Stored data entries
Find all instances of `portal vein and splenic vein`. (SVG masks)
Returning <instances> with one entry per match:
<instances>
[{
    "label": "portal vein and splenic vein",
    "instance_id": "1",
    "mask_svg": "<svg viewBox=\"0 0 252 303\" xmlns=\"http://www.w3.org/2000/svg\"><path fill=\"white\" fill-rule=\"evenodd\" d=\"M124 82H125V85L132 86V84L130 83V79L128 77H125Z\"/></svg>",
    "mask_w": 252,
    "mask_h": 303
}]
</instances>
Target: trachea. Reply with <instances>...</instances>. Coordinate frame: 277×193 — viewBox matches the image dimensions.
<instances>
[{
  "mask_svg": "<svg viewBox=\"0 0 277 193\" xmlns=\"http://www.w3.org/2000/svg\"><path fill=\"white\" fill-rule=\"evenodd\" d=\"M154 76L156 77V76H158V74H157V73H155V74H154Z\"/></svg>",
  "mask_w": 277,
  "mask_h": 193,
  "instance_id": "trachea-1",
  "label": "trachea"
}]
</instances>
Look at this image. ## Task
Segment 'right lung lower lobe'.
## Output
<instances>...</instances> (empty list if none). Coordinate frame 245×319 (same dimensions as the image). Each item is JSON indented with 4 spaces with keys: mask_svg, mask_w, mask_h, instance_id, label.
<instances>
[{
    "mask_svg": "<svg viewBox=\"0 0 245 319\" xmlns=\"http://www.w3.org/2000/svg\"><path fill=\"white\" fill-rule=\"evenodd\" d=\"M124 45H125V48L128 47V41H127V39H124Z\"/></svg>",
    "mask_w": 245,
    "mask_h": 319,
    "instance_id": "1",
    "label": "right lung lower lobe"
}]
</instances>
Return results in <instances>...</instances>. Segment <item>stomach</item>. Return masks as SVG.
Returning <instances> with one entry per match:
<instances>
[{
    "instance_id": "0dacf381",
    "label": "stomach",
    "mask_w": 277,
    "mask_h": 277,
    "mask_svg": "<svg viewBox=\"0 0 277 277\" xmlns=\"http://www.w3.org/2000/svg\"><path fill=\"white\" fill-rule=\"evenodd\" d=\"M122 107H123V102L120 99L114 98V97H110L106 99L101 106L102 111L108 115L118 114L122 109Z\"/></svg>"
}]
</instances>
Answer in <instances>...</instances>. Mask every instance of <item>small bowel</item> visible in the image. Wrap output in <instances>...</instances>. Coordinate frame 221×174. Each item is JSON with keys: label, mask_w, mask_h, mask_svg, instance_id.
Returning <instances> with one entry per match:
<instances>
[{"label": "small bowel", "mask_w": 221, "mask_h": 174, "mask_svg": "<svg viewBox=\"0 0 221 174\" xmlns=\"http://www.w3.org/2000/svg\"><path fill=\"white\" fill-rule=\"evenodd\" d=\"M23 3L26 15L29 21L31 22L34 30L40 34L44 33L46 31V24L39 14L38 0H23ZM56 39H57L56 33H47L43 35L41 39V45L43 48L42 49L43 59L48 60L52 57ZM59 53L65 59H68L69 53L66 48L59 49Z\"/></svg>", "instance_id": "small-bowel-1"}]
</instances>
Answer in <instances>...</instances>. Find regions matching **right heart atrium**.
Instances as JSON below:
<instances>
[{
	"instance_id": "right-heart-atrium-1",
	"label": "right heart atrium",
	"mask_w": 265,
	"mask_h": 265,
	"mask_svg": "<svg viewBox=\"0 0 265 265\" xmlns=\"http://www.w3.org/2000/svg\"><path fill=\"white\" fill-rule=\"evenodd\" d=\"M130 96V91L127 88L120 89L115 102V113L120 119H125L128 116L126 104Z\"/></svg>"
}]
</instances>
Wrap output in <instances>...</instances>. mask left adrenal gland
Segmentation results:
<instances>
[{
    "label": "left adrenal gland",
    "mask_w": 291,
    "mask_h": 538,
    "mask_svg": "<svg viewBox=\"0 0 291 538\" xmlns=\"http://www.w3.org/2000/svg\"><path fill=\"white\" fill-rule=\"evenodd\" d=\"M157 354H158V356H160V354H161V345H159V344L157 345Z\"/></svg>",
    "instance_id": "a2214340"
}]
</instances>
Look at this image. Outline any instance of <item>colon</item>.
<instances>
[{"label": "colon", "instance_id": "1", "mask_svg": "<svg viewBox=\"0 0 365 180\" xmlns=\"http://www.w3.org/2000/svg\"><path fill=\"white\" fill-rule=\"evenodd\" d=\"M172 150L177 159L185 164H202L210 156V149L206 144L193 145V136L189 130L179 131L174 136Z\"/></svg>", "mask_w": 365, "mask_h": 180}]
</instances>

**What you need to do**
Going down from the first line of the entries above, restate each line word for word until the line holding "Look at this image. ## Task" is done.

**Task solution**
Find all instances of `portal vein and splenic vein`. (SVG masks)
Returning <instances> with one entry per match:
<instances>
[{
    "label": "portal vein and splenic vein",
    "instance_id": "1",
    "mask_svg": "<svg viewBox=\"0 0 252 303\" xmlns=\"http://www.w3.org/2000/svg\"><path fill=\"white\" fill-rule=\"evenodd\" d=\"M124 82H125V85L132 86V84L130 83V79L128 77H125Z\"/></svg>",
    "mask_w": 252,
    "mask_h": 303
}]
</instances>
Target: trachea. Reply with <instances>...</instances>. Coordinate frame: 277×193 — viewBox matches the image dimensions.
<instances>
[{
  "mask_svg": "<svg viewBox=\"0 0 277 193\" xmlns=\"http://www.w3.org/2000/svg\"><path fill=\"white\" fill-rule=\"evenodd\" d=\"M154 76L156 77V76H158V74H157V73H155V74H154Z\"/></svg>",
  "mask_w": 277,
  "mask_h": 193,
  "instance_id": "trachea-1",
  "label": "trachea"
}]
</instances>
Look at this image. ## Task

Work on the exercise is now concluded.